The article and accompanying ‘explanatory material’ is a good example why most people are turned off by higher level mathematics. For those who studied A through Y, Z seems natural enough, but for those who only studied say A through D which is sufficient to perform routine calculations, advanced graduate level (lie) group theory looks like so much mental masturbation. Few topics exponentially aquire arcane buzzwords faster than the obscure corners of mathematics, and makes a good topic to ‘baffle em with bullshit’.
> Few topics exponentially aquire arcane buzzwords faster than the obscure corners of mathematics, and makes a good topic to ‘baffle em with bullshit’.
I believe that it is in almost all cases intentional, and guilty knowledge that you can push all the symbols around on a page that you like without ever having to have a physical tie to reality.
Mathematicians have taken over and destroyed the field of physics.
You make a good point. But I don't think it is that hairy at the undergraduate level. Usually the last math course most people take as undergrads would be differential equations, which sort of tops out the applied calculus sequence. Unfortunately, that is just a hair short of the "cool" stuff.
It is a shame that the calculus sequence is not followed by a semester or two in "abstract algebra" (or "modern algebra" if you prefer).
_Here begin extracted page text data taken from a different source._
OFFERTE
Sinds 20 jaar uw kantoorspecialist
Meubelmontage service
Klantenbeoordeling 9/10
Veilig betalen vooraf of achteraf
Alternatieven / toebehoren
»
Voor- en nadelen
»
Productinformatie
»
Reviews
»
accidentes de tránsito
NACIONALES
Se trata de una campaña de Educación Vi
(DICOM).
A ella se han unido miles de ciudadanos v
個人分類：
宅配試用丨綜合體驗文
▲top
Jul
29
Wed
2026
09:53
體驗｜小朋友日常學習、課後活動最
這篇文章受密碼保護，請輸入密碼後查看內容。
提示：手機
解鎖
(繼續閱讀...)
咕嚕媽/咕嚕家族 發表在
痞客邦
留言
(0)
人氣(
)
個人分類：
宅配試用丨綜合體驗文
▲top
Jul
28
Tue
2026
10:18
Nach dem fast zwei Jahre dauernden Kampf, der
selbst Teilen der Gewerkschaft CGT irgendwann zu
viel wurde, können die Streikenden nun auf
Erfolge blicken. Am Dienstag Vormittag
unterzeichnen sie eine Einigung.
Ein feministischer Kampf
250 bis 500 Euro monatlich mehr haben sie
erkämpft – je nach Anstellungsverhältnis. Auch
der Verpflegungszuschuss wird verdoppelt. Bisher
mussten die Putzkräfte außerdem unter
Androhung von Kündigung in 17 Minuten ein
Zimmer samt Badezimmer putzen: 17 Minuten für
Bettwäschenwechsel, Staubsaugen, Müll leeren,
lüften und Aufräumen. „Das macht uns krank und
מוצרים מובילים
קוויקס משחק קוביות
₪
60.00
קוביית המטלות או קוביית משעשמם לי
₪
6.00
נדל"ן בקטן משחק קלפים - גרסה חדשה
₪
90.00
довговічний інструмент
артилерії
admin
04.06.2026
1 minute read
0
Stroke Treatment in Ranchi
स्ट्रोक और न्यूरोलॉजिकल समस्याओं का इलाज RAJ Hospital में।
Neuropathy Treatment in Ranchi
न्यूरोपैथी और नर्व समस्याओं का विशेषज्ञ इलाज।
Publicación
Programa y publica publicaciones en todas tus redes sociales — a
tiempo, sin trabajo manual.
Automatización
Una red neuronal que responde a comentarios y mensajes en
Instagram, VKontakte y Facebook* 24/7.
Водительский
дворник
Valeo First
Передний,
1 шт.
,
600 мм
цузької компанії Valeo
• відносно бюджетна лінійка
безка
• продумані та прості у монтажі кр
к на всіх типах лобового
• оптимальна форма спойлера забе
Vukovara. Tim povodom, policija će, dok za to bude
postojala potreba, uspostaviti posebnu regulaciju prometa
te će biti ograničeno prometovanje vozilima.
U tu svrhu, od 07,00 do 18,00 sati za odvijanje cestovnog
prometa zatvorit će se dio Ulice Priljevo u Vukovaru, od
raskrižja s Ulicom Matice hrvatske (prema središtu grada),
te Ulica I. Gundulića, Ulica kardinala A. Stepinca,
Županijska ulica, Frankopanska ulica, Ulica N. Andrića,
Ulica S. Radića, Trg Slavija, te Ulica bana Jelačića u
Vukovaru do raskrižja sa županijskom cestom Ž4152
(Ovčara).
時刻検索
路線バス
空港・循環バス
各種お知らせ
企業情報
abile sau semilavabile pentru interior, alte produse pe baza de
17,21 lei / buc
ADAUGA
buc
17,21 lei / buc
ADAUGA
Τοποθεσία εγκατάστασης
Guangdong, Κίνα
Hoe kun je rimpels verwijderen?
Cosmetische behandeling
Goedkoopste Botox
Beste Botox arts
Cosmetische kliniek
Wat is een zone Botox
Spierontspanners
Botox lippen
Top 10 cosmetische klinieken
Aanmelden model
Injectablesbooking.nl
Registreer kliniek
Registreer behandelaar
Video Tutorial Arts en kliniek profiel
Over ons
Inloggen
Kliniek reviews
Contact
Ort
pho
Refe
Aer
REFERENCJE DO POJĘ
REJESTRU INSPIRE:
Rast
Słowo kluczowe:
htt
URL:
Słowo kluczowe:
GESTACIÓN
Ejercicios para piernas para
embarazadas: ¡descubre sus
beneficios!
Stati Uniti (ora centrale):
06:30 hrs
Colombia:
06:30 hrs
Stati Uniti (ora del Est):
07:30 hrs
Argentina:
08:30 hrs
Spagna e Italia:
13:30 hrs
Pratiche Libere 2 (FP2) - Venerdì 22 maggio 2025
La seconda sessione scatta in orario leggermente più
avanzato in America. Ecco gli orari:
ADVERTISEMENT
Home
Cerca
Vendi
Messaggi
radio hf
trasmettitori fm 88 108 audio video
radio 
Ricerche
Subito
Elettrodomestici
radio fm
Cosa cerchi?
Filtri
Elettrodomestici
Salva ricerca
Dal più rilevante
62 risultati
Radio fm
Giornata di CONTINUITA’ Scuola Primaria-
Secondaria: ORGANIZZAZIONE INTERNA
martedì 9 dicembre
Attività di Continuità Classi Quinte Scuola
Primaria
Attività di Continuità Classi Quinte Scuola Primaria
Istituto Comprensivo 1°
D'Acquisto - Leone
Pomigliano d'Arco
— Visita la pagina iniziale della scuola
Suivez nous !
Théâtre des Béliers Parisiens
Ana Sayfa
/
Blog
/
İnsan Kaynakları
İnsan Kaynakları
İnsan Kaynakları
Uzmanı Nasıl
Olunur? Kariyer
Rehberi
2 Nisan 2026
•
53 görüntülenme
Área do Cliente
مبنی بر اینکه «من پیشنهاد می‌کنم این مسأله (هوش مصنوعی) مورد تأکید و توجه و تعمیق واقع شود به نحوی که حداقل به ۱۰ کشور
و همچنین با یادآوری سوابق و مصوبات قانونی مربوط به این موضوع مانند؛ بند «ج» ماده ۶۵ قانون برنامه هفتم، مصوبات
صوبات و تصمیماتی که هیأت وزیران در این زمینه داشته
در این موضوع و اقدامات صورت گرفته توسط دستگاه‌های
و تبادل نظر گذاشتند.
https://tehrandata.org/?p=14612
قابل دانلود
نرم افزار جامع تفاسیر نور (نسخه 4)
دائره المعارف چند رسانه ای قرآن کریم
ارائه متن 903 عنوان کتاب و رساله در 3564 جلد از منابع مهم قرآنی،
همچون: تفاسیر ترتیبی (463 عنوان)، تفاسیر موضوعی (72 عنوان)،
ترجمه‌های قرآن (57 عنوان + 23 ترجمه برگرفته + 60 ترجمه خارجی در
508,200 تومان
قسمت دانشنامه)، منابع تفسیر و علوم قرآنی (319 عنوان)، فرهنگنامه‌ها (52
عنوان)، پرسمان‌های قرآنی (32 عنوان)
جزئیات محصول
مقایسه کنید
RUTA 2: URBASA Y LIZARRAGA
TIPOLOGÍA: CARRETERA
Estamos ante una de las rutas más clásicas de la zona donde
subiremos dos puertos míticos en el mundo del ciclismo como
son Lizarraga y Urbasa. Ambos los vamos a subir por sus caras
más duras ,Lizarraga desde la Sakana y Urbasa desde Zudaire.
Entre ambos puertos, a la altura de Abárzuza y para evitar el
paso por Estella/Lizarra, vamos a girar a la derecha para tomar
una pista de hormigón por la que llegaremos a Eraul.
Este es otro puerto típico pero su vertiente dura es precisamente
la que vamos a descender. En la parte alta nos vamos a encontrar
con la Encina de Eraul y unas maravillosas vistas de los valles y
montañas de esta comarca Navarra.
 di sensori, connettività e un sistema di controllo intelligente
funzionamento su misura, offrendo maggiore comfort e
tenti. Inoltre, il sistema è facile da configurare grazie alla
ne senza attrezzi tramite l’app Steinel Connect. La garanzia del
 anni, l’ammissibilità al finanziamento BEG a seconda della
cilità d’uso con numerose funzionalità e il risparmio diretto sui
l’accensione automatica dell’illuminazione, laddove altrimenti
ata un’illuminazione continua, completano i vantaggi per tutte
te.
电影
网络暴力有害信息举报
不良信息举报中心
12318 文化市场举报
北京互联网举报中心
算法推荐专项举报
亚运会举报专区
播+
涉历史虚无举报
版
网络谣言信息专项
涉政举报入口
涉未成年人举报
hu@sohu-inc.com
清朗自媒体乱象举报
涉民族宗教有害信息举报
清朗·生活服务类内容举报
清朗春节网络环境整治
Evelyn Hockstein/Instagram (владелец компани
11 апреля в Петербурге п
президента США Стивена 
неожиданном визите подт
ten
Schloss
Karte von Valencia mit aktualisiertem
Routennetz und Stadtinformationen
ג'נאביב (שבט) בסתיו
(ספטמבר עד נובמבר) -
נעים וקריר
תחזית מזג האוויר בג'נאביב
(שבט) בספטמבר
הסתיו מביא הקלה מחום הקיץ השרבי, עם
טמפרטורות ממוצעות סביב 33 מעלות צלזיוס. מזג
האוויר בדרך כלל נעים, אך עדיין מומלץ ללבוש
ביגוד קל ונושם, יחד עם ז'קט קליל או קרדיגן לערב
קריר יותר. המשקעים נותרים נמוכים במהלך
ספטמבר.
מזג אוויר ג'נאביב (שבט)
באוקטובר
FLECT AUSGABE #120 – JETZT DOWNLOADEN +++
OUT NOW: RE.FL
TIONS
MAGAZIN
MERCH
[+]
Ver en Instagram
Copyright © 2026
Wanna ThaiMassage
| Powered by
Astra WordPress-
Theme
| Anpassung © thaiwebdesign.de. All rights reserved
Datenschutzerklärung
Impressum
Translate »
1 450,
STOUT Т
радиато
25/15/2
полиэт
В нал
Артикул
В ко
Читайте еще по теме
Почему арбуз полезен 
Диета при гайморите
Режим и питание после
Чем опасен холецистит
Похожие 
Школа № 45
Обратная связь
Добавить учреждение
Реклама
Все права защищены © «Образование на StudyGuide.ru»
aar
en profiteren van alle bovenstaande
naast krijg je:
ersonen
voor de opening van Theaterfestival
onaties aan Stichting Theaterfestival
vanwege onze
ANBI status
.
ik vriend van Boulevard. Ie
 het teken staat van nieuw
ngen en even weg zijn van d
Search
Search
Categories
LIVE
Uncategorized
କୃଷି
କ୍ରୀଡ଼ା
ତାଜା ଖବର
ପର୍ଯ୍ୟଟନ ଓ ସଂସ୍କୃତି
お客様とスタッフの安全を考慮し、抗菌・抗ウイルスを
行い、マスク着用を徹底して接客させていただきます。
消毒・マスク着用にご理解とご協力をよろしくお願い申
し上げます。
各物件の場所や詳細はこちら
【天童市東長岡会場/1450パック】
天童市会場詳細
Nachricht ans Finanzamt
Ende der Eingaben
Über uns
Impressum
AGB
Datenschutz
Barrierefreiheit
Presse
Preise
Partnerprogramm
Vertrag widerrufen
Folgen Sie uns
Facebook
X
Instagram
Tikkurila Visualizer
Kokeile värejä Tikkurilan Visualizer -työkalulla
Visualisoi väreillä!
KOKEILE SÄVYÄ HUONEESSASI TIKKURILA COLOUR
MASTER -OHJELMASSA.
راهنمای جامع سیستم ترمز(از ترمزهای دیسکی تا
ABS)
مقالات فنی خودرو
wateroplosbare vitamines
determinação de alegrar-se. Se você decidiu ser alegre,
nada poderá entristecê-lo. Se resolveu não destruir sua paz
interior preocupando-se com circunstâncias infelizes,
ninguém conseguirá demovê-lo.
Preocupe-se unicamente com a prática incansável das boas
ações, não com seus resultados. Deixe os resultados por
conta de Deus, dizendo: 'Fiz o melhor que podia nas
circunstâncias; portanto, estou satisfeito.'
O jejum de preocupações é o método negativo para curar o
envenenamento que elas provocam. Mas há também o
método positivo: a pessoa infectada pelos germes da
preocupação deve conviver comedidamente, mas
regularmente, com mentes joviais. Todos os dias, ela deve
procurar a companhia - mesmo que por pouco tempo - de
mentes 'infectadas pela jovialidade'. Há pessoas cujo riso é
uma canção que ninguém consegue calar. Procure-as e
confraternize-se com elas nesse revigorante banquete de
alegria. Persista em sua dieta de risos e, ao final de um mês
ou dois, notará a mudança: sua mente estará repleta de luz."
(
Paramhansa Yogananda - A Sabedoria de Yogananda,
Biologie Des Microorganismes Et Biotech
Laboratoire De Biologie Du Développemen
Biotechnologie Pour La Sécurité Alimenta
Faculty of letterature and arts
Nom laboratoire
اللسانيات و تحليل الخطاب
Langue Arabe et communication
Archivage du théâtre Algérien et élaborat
That should be sufficient background to follow these developments in physics, the same way an ordinary chess fan can follow and appreciate the game of a grand master.
For the contemporary world such a course is really invaluable and touches not only on the theoretical but also solidly practical applications like cryptography as well. And a lot of folks find it easier and a breath of fresh air after slogging through the calculus long march.
Many here never made it past A ... let alone to the esoteric heights of D ...
“turned off”
Historically, in terms of development, it seems that math precedes physics, and physics precedes engineering. In a nutshell, it’s coming up with the ability to model something effectively.
As the pointy-heads play their games, they will eventually come up with something practical. Discovery and invention is not a linear progression.